* EXERCISE DETAILS:
Write out the entries below exactly, but only from the line containing "with the prestigious" through the line containing "longer the plan, the more you save.", and without the pictures.

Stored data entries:
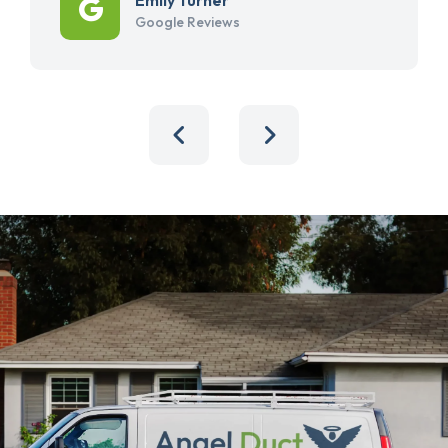
Google Reviews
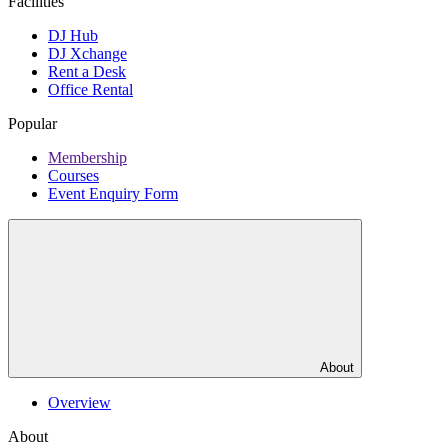
Facilities
DJ Hub
DJ Xchange
Rent a Desk
Office Rental
Popular
Membership
Courses
Event Enquiry Form
About
Overview
About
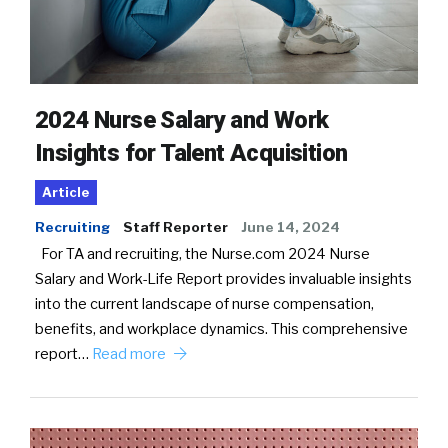
2024 Nurse Salary and Work
Insights for Talent Acquisition
Article
Recruiting
Staff Reporter
June 14, 2024
For TA and recruiting, the Nurse.com 2024 Nurse
Salary and Work-Life Report provides invaluable insights
into the current landscape of nurse compensation,
benefits, and workplace dynamics. This comprehensive
report…
Read more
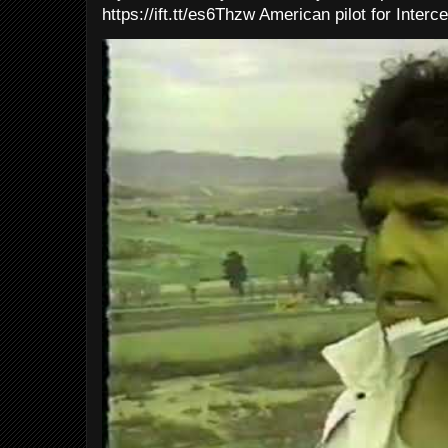
https://ift.tt/es6Thzw American pilot for Interce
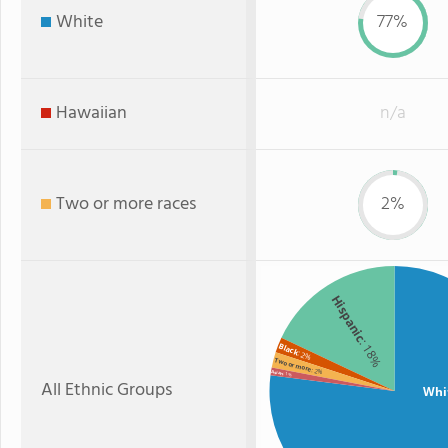
White
77%
Hawaiian
n/a
Two or more races
2%
Hispanic
: 18%
Black
: 2%
Two or more
: 2%
Asian
: 1%
All Ethnic Groups
Whi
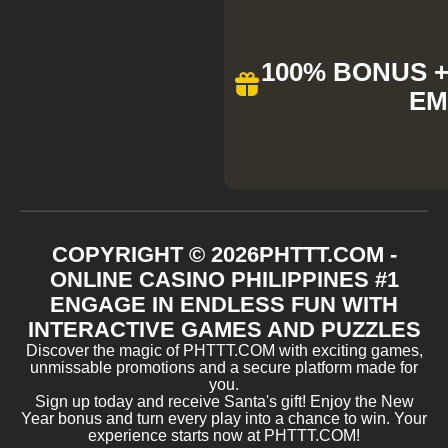
100% BONUS + 
EM
COPYRIGHT ©
2026
​PHTTT.COM -
ONLINE CASINO PHILIPPINES #1
ENGAGE IN ENDLESS FUN WITH
INTERACTIVE GAMES AND PUZZLES
Discover the magic of ​PHTTT.COM with exciting games,
unmissable promotions and a secure platform made for
you.
Sign up today and receive Santa's gift! Enjoy the New
Year bonus and turn every play into a chance to win. Your
experience starts now at ​PHTTT.COM!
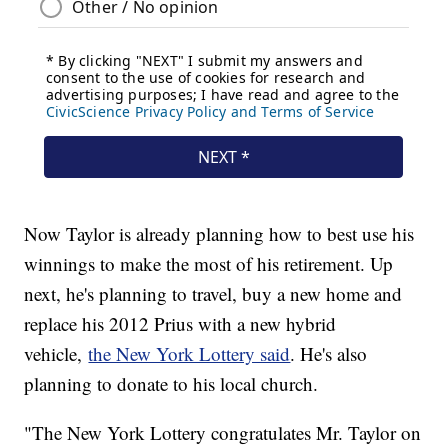
Now Taylor is already planning how to best use his
winnings to make the most of his retirement. Up
next, he's planning to travel, buy a new home and
replace his 2012 Prius with a new hybrid
vehicle,
the New York Lottery said
. He's also
planning to donate to his local church.
"The New York Lottery congratulates Mr. Taylor on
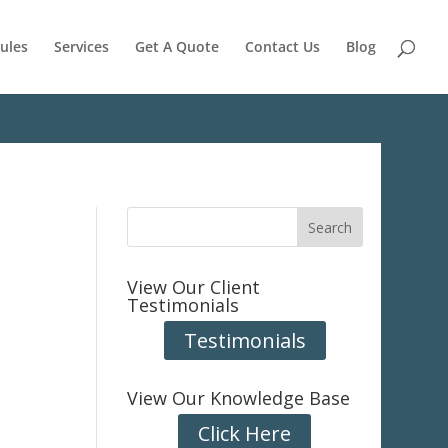
ules
Services
Get A Quote
Contact Us
Blog
View Our Client
Testimonials
Testimonials
View Our Knowledge Base
Click Here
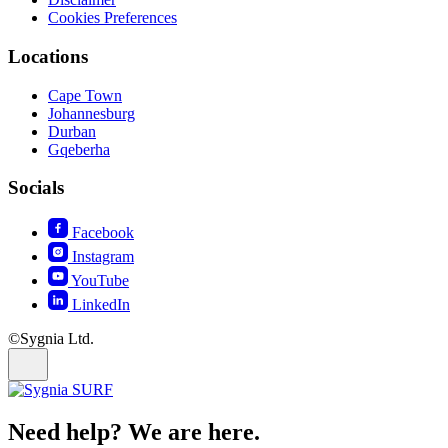
Cookies Preferences
Locations
Cape Town
Johannesburg
Durban
Gqeberha
Socials
Facebook
Instagram
YouTube
LinkedIn
©Sygnia Ltd.
Need help? We are here.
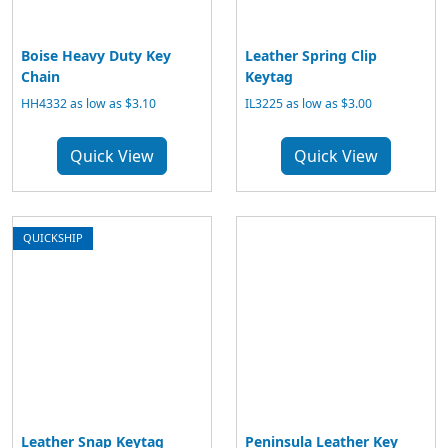
Boise Heavy Duty Key
Leather Spring Clip
Chain
Keytag
HH4332 as low as $3.10
IL3225 as low as $3.00
Quick View
Quick View
QUICKSHIP
Leather Snap Keytag
Peninsula Leather Key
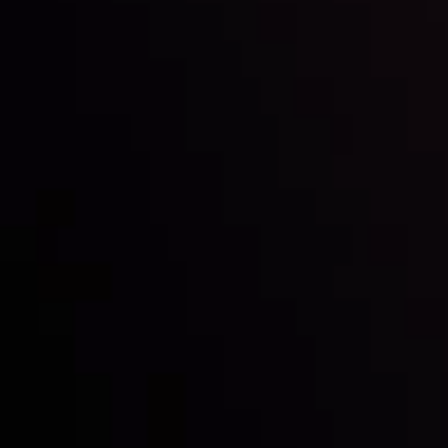
Inveslo steals the spotlight at
Money EXPO Abu Dhabi 2025
with the prestigious
Best Fintech Forex Broker Award
- A True
Mark of Excellence!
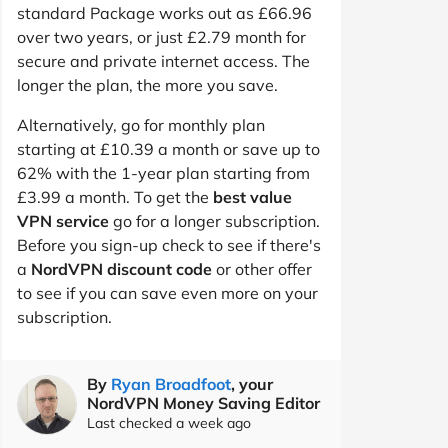
standard Package works out as £66.96
over two years, or just £2.79 month for
secure and private internet access. The
longer the plan, the more you save.
Alternatively, go for monthly plan
starting at £10.39 a month or save up to
62% with the 1-year plan starting from
£3.99 a month. To get the
best value
VPN service
go for a longer subscription.
Before you sign-up check to see if there's
a
NordVPN discount code
or other offer
to see if you can save even more on your
subscription.
By
Ryan Broadfoot
, your
NordVPN Money Saving Editor
Last checked a week ago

* TASK OUTPUT:
with the prestigious
Best Fintech Forex Broker Award
- A True
Mark of Excellence!
standard Package works out as £66.96
over two years, or just £2.79 month for
secure and private internet access. The
longer the plan, the more you save.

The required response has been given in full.